(Page-level text extractions)
────────────────────

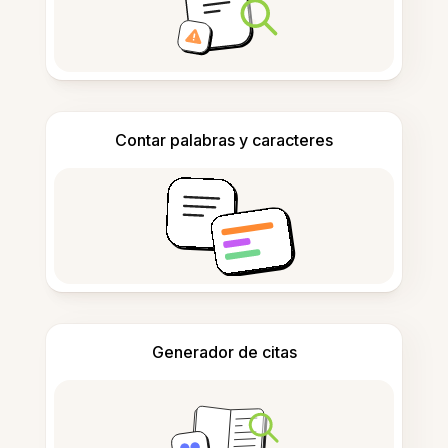
Contar palabras y caracteres
Generador de citas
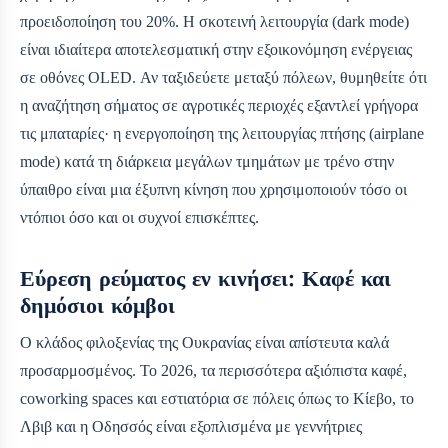
προειδοποίηση του 20%. Η σκοτεινή λειτουργία (dark mode)
είναι ιδιαίτερα αποτελεσματική στην εξοικονόμηση ενέργειας
σε οθόνες OLED. Αν ταξιδεύετε μεταξύ πόλεων, θυμηθείτε ότι
η αναζήτηση σήματος σε αγροτικές περιοχές εξαντλεί γρήγορα
τις μπαταρίες· η ενεργοποίηση της λειτουργίας πτήσης (airplane
mode) κατά τη διάρκεια μεγάλων τμημάτων με τρένο στην
ύπαιθρο είναι μια έξυπνη κίνηση που χρησιμοποιούν τόσο οι
ντόπιοι όσο και οι συχνοί επισκέπτες.
Εύρεση ρεύματος εν κινήσει: Καφέ και
δημόσιοι κόμβοι
Ο κλάδος φιλοξενίας της Ουκρανίας είναι απίστευτα καλά
προσαρμοσμένος. Το 2026, τα περισσότερα αξιόπιστα καφέ,
coworking spaces και εστιατόρια σε πόλεις όπως το Κίεβο, το
Λβιβ και η Οδησσός είναι εξοπλισμένα με γεννήτριες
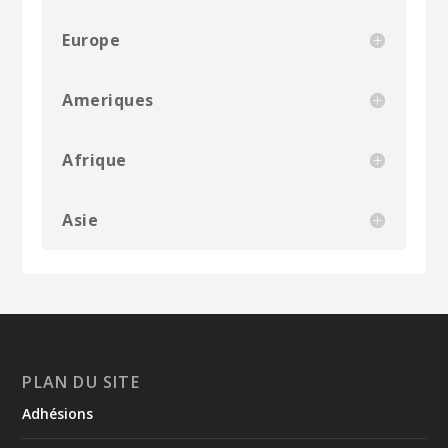
Europe
Ameriques
Afrique
Asie
PLAN DU SITE
Adhésions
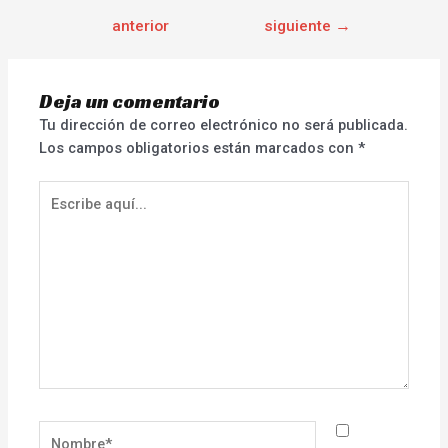
anterior
siguiente
→
Deja un comentario
Tu dirección de correo electrónico no será publicada.
Los campos obligatorios están marcados con
*
Escribe
aquí...
Nombre*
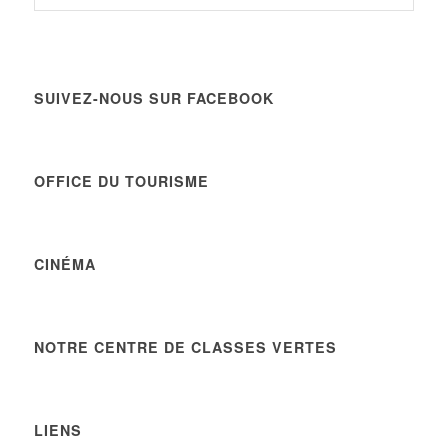
archives
du
Blog
SUIVEZ-NOUS SUR FACEBOOK
OFFICE DU TOURISME
CINÉMA
NOTRE CENTRE DE CLASSES VERTES
LIENS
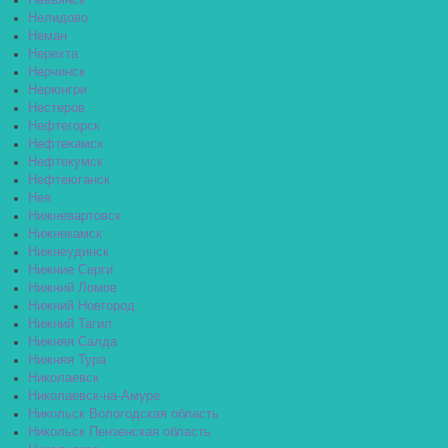
Невьянск
Нелидово
Неман
Нерехта
Нерчинск
Нерюнгри
Нестеров
Нефтегорск
Нефтекамск
Нефтекумск
Нефтеюганск
Нея
Нижневартовск
Нижнекамск
Нижнеудинск
Нижние Серги
Нижний Ломов
Нижний Новгород
Нижний Тагил
Нижняя Салда
Нижняя Тура
Николаевск
Николаевск-на-Амуре
Никольск Вологодская область
Никольск Пензенская область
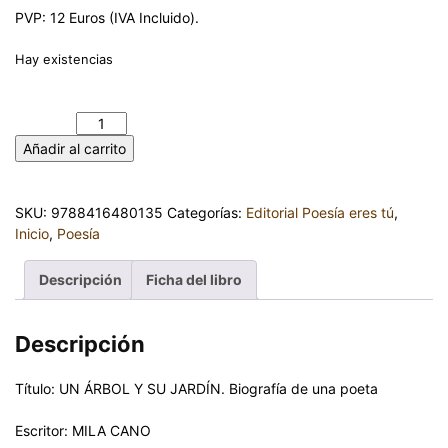
PVP: 12 Euros (IVA Incluido).
Hay existencias
UN ÁRBOL Y SU JARDÍN. Biografía de una poeta. MILA CANO
cantidad
Añadir al carrito
SKU:
9788416480135
Categorías:
Editorial Poesía eres tú
,
Inicio
,
Poesía
Descripción
Ficha del libro
Descripción
Título: UN ÁRBOL Y SU JARDÍN. Biografía de una poeta
Escritor: MILA CANO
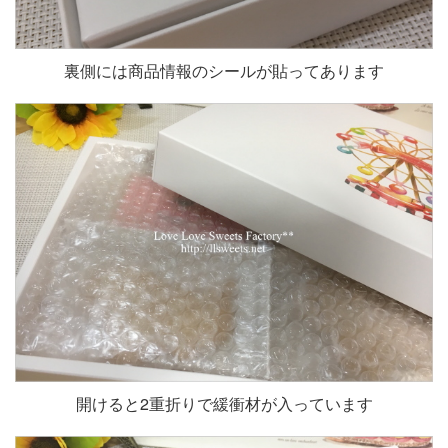
裏側には商品情報のシールが貼ってあります
開けると2重折りで緩衝材が入っています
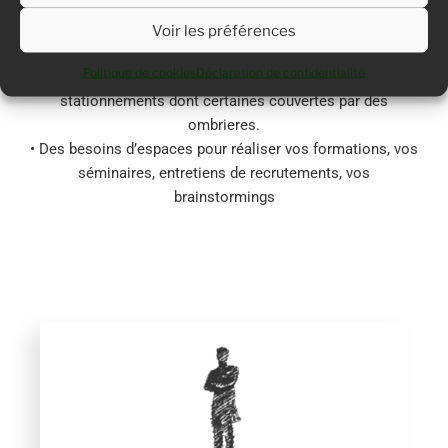
avec des intervenants de prestataires extérieurs
• A votre service, des bornes de r
echarges électriques
Voir les préférences
pour vos véhicules
Politique de cookies
Déclaration de confidentialité
•
Un grand parking privatif
disposant de 87 places de
stationnements dont certaines couvertes par des
ombrieres.
• Des besoins d’espaces pour réaliser vos formations, vos
séminaires, entretiens de recrutements, vos
brainstormings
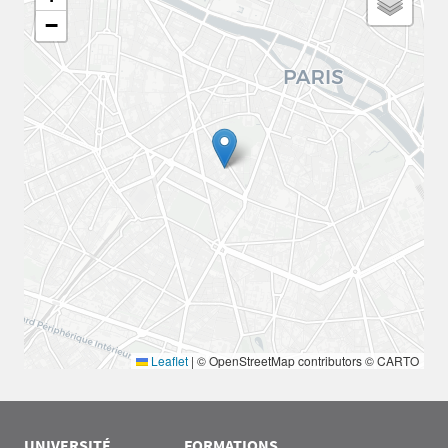
−
Leaflet
|
© OpenStreetMap contributors © CARTO
UNIVERSITÉ
FORMATIONS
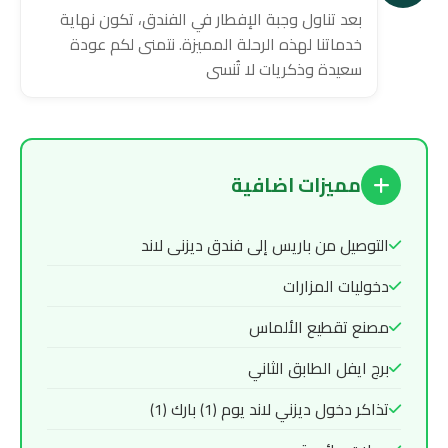
بعد تناول وجبة الإفطار في الفندق، تكون نهاية
خدماتنا لهذه الرحلة المميزة. نتمنى لكم عودة
سعيدة وذكريات لا تُنسى
مميزات اضافية
التوصيل من باريس إلى فندق ديزنى لاند
دخوليات المزارات
مصنع تقطيع الألماس
برج ايفل الطابق الثاني
تذاكر دخول ديزني لاند يوم (1) بارك (1)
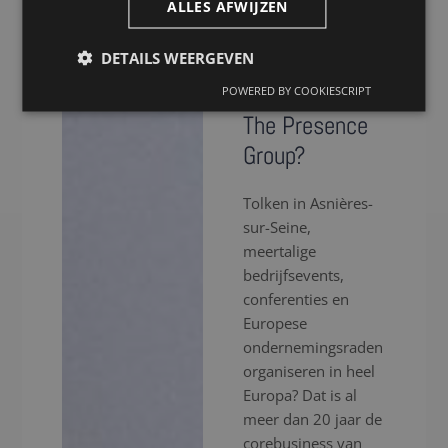
Waarom kiezen
ALLES AFWIJZEN
voor een tolk
DETAILS WEERGEVEN
in Asnières-
sur-Seine via
POWERED BY COOKIESCRIPT
The Presence
Group?
Tolken in Asnières-
sur-Seine,
meertalige
bedrijfsevents,
conferenties en
Europese
ondernemingsraden
organiseren in heel
Europa? Dat is al
meer dan 20 jaar de
corebusiness van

────────────────────

Look above for the line with "UN ÁRBOL Y SU JARDÍN. Biografía de una poeta.", then give again exactly every line from there through the line with "開けると2重折りで緩衝材が入っています", skipping the pictures.

— Output of the task —
UN ÁRBOL Y SU JARDÍN. Biografía de una poeta. MILA CANO
cantidad
Añadir al carrito
SKU:
9788416480135
Categorías:
Editorial Poesía eres tú
,
Inicio
,
Poesía
Descripción
Ficha del libro
Descripción
Título: UN ÁRBOL Y SU JARDÍN. Biografía de una poeta
Escritor: MILA CANO
裏側には商品情報のシールが貼ってあります
開けると2重折りで緩衝材が入っています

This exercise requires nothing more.